[Task requirements]
The records are to be repeated in full, with the images removed.

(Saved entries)
◇ ◇ ◇
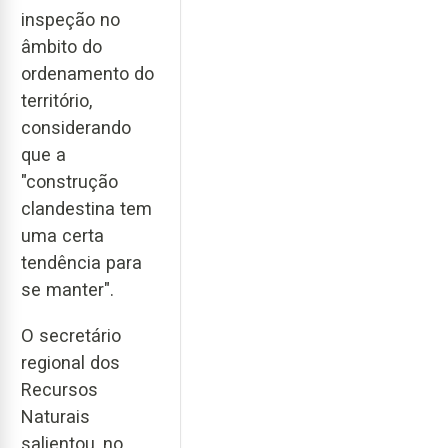
inspeção no
âmbito do
ordenamento do
território,
considerando
que a
"construção
clandestina tem
uma certa
tendência para
se manter".
O secretário
regional dos
Recursos
Naturais
salientou, no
◇ ◇ ◇
[Response]
inspeção no
âmbito do
ordenamento do
território,
considerando
que a
"construção
clandestina tem
uma certa
tendência para
se manter".
O secretário
regional dos
Recursos
Naturais
salientou, no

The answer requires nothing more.